Francesco Pinque
Staff Writer
Saturday at 8 a.m., Bishop Jeffrey Monforton, of the diocese of Steubeville, celebrated Mass in Finnegan Fieldhouse, followed by a Eucharistic procession to the Unite Our Nation ecumenical prayer service held outside the Steubenville cathedral.
Many of the friars from Franciscan University of Steubenville participated as concelebrants.
After Mass, students and priests gathered outside Christ the King Chapel to start the two-mile Eucharistic procession to Holy Name Cathedral in downtown Steubenville. The monstrance was carried by Monforton, the Rev. Dave Pivonka, TOR, the Rev. Shawn Robertson, TOR, and the Rev. Jonathan St. Andre, TOR, in turns throughout the procession.
During the procession, selected students and religious sisters led all four sets of mysteries of the rosary and a chaplet of Divine Mercy. Some Steubenville residents watched the procession from the sidewalk and thanked the participants for their prayers.

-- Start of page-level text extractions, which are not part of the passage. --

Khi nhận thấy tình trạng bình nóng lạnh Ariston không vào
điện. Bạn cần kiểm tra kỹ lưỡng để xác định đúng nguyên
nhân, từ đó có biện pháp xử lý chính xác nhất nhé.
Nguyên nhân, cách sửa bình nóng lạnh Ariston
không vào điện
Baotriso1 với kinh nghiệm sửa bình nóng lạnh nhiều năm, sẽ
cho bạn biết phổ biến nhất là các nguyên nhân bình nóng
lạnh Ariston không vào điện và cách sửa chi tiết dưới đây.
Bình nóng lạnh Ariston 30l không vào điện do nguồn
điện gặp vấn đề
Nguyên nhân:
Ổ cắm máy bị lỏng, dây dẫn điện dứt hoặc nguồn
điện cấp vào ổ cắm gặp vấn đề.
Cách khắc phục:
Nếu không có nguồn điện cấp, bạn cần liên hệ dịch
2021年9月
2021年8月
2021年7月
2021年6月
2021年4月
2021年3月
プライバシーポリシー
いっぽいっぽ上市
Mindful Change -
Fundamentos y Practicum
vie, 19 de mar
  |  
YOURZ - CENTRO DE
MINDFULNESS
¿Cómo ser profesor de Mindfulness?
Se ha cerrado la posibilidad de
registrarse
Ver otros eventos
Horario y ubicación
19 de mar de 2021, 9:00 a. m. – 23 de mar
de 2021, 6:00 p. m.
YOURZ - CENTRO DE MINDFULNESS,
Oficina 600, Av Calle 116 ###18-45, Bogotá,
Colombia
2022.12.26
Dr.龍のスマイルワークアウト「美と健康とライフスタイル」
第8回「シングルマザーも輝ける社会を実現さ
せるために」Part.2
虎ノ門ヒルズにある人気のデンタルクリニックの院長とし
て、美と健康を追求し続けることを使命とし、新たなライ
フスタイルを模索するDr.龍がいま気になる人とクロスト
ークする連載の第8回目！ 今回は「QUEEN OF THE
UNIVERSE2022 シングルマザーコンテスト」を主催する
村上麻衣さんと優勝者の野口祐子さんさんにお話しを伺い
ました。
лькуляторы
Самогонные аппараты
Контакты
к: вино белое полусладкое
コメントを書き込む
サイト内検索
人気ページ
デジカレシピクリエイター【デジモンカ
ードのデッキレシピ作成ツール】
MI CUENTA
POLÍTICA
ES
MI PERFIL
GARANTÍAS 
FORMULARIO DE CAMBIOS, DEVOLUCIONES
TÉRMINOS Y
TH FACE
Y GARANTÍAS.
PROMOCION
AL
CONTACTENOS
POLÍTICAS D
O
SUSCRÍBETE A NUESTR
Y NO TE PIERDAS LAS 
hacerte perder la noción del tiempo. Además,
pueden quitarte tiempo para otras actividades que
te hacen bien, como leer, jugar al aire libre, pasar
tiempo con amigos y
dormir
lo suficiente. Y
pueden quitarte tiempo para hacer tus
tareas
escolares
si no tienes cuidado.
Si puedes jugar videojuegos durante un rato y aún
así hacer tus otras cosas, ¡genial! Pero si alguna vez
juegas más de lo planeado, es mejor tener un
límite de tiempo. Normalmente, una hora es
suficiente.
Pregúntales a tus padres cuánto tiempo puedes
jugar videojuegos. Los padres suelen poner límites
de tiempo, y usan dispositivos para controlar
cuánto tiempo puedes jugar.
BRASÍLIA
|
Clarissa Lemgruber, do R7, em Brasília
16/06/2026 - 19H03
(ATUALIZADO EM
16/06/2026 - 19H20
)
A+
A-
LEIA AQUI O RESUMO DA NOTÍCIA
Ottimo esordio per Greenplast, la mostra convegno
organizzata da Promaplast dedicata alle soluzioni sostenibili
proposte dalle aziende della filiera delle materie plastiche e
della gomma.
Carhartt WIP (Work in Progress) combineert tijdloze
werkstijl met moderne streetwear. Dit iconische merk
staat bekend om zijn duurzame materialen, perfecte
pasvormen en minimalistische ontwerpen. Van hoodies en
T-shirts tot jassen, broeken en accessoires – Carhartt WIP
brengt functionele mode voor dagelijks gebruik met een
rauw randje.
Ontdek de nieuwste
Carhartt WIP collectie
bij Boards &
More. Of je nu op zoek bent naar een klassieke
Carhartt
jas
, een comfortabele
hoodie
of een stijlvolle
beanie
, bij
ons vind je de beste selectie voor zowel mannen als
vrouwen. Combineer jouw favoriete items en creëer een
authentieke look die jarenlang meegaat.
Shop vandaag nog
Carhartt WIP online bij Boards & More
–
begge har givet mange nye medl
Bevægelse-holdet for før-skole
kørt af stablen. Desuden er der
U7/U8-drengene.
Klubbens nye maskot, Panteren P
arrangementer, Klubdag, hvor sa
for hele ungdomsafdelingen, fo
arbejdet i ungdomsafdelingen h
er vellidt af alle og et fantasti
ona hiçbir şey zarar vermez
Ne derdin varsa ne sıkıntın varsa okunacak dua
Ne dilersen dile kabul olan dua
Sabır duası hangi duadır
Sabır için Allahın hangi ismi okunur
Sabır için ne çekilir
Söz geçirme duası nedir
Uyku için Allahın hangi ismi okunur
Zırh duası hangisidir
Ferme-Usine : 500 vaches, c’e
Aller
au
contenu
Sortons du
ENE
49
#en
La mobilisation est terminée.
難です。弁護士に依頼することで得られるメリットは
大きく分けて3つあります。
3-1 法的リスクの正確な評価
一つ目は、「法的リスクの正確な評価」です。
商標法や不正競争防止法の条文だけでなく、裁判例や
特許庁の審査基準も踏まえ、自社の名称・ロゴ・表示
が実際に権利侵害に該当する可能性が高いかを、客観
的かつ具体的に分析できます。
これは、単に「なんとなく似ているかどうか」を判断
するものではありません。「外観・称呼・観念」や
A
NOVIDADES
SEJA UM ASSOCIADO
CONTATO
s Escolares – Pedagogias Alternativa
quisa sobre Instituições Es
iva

The procession ended at a tent outside Holy Name Cathedral. Students and other participants knelt in an empty parking lot as Monforton blessed all present with the Eucharist under the tent.
The ecumenical prayer service then started with the hymn “Amazing Grace.”
The first speaker was the Rev. Vaughn Foster Sr., founding pastor of Christ’s Community Church of Steubenville and executive director of Relationship Builders in Steubenville. Foster emphasized the message of treating others with empathy while guiding them to the truth in order that unity may prevail.
Speaking next was the Rev. Toni Hubbard, the Mission Rejoice pastor at Urban Mission Ministries in Steubenville. Hubbard emotionally delivered her message of unity under God and the pouring forth of the Holy Spirit that follows from unity.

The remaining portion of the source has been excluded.